New Jersey Has Worst Results in Anti-Smoking Funding

Smoking

American Lung Association in its latest report “State of Tobacco Control” writes that New Jersey is failing in funding quit smoking and tobacco prevention programs.

Each year, the American Lung Association releases such an report which contains information on implementation of state policies regarding tobacco use, cessation, prevention, taxation, and for each state gives grades.

The American Lung Association says that the main aim of the report is to take serious actions agains smoking in order to eliminate secondhand smoke and reducing smoking rates among population.

New Jersey received an “A” grade for smoke-free air, “B” grade for  cigarette tax and “F” grade for tobacco control, prevention, spending and cessation. It means that some anti-smoking efforts are successful and some are not. Deb Brown, the American Lunch Association of the Mid-Atlantic’s CEO says that regretably, New Jersey is the only state that did not invest state money into funding the New Jersey Comprehensive Control Program.

In 2003 the Comprehensive Control Program got $30 million, but funding gradually lowered and is now non-existent.  Besides this, the state fails to help smokers wanting to quit adequately, thus it takes multiple attempts to quit smoking. However, in spite of these failed anti-smoking efforts, New Jersey manages to show good results in taxing tobacco products and providing smoke-free air for employees.

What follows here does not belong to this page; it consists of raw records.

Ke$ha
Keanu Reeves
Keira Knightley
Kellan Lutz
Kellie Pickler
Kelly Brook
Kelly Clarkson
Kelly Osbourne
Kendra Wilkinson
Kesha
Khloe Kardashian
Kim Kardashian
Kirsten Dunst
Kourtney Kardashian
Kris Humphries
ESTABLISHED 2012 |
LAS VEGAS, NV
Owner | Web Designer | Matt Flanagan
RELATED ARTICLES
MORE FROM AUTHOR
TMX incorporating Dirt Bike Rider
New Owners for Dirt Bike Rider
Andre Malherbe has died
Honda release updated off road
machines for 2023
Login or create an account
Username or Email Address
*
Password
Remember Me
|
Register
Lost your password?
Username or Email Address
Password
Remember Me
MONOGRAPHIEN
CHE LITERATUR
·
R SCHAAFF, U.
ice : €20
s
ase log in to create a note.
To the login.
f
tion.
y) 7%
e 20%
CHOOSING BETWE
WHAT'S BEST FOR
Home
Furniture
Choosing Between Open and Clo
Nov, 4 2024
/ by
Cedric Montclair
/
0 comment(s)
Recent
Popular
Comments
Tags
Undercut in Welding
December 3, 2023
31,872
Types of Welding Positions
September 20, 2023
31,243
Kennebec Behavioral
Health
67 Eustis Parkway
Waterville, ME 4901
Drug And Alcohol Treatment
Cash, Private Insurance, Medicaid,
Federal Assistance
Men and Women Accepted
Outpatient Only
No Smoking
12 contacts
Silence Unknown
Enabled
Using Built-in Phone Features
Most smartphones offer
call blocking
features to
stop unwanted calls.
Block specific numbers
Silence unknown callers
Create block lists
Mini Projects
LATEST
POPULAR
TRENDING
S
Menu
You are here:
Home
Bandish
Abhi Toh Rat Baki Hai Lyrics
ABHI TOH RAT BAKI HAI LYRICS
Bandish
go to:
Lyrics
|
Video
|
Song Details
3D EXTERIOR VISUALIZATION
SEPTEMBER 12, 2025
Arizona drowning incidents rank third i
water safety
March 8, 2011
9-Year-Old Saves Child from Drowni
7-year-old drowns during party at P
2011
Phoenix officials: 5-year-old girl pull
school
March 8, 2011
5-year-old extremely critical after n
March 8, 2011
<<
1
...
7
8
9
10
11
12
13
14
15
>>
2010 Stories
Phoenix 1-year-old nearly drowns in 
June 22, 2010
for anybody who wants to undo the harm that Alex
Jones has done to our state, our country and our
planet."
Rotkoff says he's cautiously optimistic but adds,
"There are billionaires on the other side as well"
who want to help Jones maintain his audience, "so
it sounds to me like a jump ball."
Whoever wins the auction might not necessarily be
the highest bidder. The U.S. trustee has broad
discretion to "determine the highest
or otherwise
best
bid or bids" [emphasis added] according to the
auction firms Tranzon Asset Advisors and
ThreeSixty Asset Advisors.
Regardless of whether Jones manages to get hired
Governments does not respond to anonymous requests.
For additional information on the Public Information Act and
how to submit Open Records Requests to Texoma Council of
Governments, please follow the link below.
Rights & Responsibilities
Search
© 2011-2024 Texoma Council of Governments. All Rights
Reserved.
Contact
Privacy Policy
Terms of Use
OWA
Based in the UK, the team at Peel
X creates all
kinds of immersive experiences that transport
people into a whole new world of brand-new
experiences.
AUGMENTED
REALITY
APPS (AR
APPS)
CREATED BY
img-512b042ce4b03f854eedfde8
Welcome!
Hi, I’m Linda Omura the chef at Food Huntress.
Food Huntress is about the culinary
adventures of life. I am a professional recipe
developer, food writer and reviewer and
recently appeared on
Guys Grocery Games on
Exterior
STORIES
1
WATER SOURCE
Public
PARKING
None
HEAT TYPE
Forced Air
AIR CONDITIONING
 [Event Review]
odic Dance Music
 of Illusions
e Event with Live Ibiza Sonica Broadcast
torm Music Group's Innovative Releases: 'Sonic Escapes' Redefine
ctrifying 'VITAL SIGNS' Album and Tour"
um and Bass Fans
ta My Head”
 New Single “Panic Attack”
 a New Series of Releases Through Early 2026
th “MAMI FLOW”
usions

Assemblyman John Burzichelli is happy to see New Jersey’s grade in the air quality category but cannot say why Gov. Chris Christie has failed to fund the smoking prevention programs.  If a person likes to smoke — it is his personal choice, but non-smokers should be protected from tobacco smoke.

In  New Jersey smoking is prohibited in workplaces, restaurants, bars, schools, childcare facilities. Today the only public places where smoking is permitted ar casinos and gambling establishments.  In  New Jersey the highest smoking rates are reported in Gloucester, Salem and Cumberland.